Dataset extract:
+ + +

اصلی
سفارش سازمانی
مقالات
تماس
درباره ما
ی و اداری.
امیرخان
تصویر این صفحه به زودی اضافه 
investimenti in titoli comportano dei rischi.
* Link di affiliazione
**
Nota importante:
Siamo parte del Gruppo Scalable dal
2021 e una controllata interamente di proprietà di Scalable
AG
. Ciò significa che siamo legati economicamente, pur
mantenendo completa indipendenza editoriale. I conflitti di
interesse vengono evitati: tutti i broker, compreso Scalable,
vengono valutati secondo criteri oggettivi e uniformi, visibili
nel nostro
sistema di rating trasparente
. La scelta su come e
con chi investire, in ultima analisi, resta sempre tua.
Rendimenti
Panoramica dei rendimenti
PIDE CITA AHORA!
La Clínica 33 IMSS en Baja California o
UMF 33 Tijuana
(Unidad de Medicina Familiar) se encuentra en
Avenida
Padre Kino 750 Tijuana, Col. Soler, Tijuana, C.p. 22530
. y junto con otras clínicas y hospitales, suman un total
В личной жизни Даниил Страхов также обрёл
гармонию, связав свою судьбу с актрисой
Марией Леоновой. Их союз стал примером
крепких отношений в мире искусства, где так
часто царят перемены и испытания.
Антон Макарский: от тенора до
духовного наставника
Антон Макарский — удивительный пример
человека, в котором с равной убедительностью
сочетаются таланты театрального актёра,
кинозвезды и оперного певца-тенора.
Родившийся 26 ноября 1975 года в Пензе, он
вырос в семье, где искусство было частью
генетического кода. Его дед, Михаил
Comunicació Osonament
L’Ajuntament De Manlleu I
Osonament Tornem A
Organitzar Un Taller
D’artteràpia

+ + +

Each line above must be retyped exactly in the response.

Expected answer:
اصلی
سفارش سازمانی
مقالات
تماس
درباره ما
ی و اداری.
امیرخان
تصویر این صفحه به زودی اضافه 
investimenti in titoli comportano dei rischi.
* Link di affiliazione
**
Nota importante:
Siamo parte del Gruppo Scalable dal
2021 e una controllata interamente di proprietà di Scalable
AG
. Ciò significa che siamo legati economicamente, pur
mantenendo completa indipendenza editoriale. I conflitti di
interesse vengono evitati: tutti i broker, compreso Scalable,
vengono valutati secondo criteri oggettivi e uniformi, visibili
nel nostro
sistema di rating trasparente
. La scelta su come e
con chi investire, in ultima analisi, resta sempre tua.
Rendimenti
Panoramica dei rendimenti
PIDE CITA AHORA!
La Clínica 33 IMSS en Baja California o
UMF 33 Tijuana
(Unidad de Medicina Familiar) se encuentra en
Avenida
Padre Kino 750 Tijuana, Col. Soler, Tijuana, C.p. 22530
. y junto con otras clínicas y hospitales, suman un total
В личной жизни Даниил Страхов также обрёл
гармонию, связав свою судьбу с актрисой
Марией Леоновой. Их союз стал примером
крепких отношений в мире искусства, где так
часто царят перемены и испытания.
Антон Макарский: от тенора до
духовного наставника
Антон Макарский — удивительный пример
человека, в котором с равной убедительностью
сочетаются таланты театрального актёра,
кинозвезды и оперного певца-тенора.
Родившийся 26 ноября 1975 года в Пензе, он
вырос в семье, где искусство было частью
генетического кода. Его дед, Михаил
Comunicació Osonament
L’Ajuntament De Manlleu I
Osonament Tornem A
Organitzar Un Taller
D’artteràpia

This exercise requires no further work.